As ever, the most enlightening element was to talk to the 20 or so people there. There were some fascinating old established Eastern Cape families. Clearly if your surname is Gush or Howarth or Fowlds or Hart, you own part of what was once a vast tract of land owned by your great grandfather, now split between the male descendants. These families are the equivalent of the local squirearchy and links go back generations. The Sidbury Club, where the meeting was held, is the focus of weekend social activity and membership opens doors and establishes contacts of immense mutual significance. Representatives of these families, who own the reserves, dominated the meeting and there were also some younger reserve managers, like Francois, in attendance. This constituency said little in the meeting but was much more forthcoming over a few beers and a braai after formal proceedings had finished.

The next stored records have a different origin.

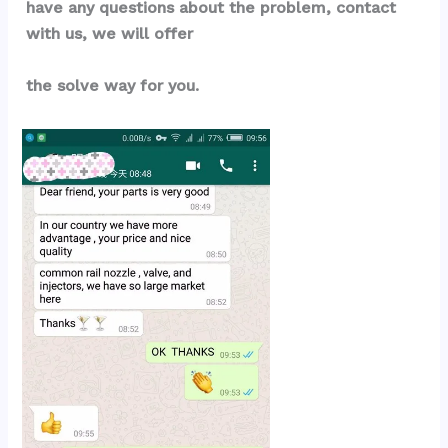
have any questions about the problem, contact 
with us, we will offer
the solve way for you.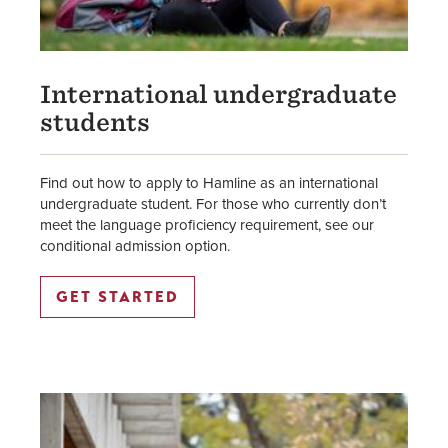
International undergraduate
students
Find out how to apply to Hamline as an international
undergraduate student. For those who currently don’t
meet the language proficiency requirement, see our
conditional admission option.
GET STARTED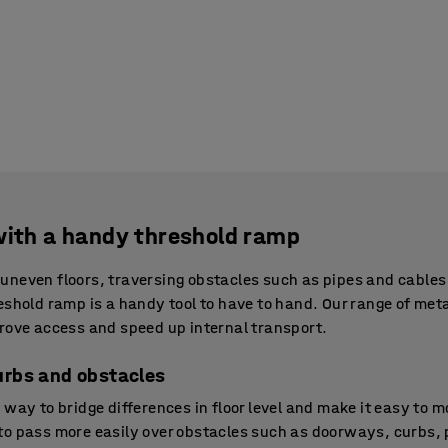
with a handy threshold ramp
uneven floors, traversing obstacles such as pipes and cables
eshold ramp is a handy tool to have to hand. Our range of met
rove access and speed up internal transport.
urbs and obstacles
way to bridge differences in floor level and make it easy to m
o pass more easily over obstacles such as doorways, curbs, pi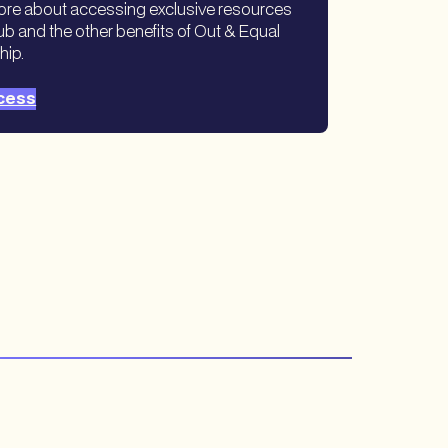
ore about accessing exclusive resources
ub and the other benefits of Out & Equal
hip.
cess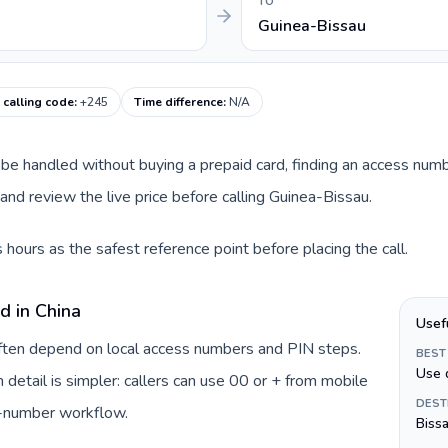
TO
Guinea-Bissau
 calling code
:
+245
Time difference
:
N/A
an be handled without buying a prepaid card, finding an access num
nd review the live price before calling Guinea-Bissau.
hours as the safest reference point before placing the call.
d in China
Usef
 often depend on local access numbers and PIN steps.
BEST
Use 
n detail is simpler: callers can use 00 or + from mobile
DEST
s-number workflow.
Biss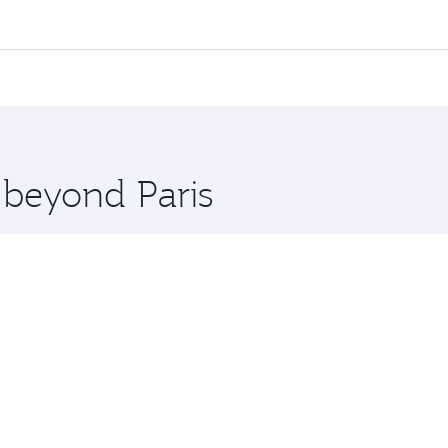
 flights. When flying in Business Class, you’ll enjoy a luxu
offering superior comfort and choose from thousands of en
nd you’ll stop in Doha, Qatar, along the way. Enjoy your tra
ning. Take a break from your journey and rejuvenate yourse
 you board. Experience our renowned hospitality as you rela
x One including the latest movies, music and games. You ca
 beyond Paris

It is in conversation, and once a couple of glasses have been taken, that statements of opinion become less inhibited. Opinion here almost always distils into something to do with race. It is the elephant in every room. A really nice young couple, trying to make ends meet on a reduced salary at a small reserve which has been pared to the bone, were very persuasive in their argument that black workers were better off on farms when apartheid was in place than they are now. Everyone was united in the problems of drunkenness and theft they face with their black labourers. Most took sideswipes at the incompetence and corruption of black administrators and politicians. All, I think, secretly hanker after the days when to be white guaranteed wealth and a position in society, even if it is recognised that it could not have continued.
Being in this part of the Eastern Cape is like being in an institution. Lots of support and friendship but with it an inability to be able to fart and not have someone twenty miles away know you have done so within the hour. There are some very, very nice people but quite how they maintain sanity is a mystery. I guess it is what you are used to and exactly the same is probably said about the job I do in the place I do it. Wellington still seems a million miles away, incidentally, even though I am now into the second half of the Africa leg.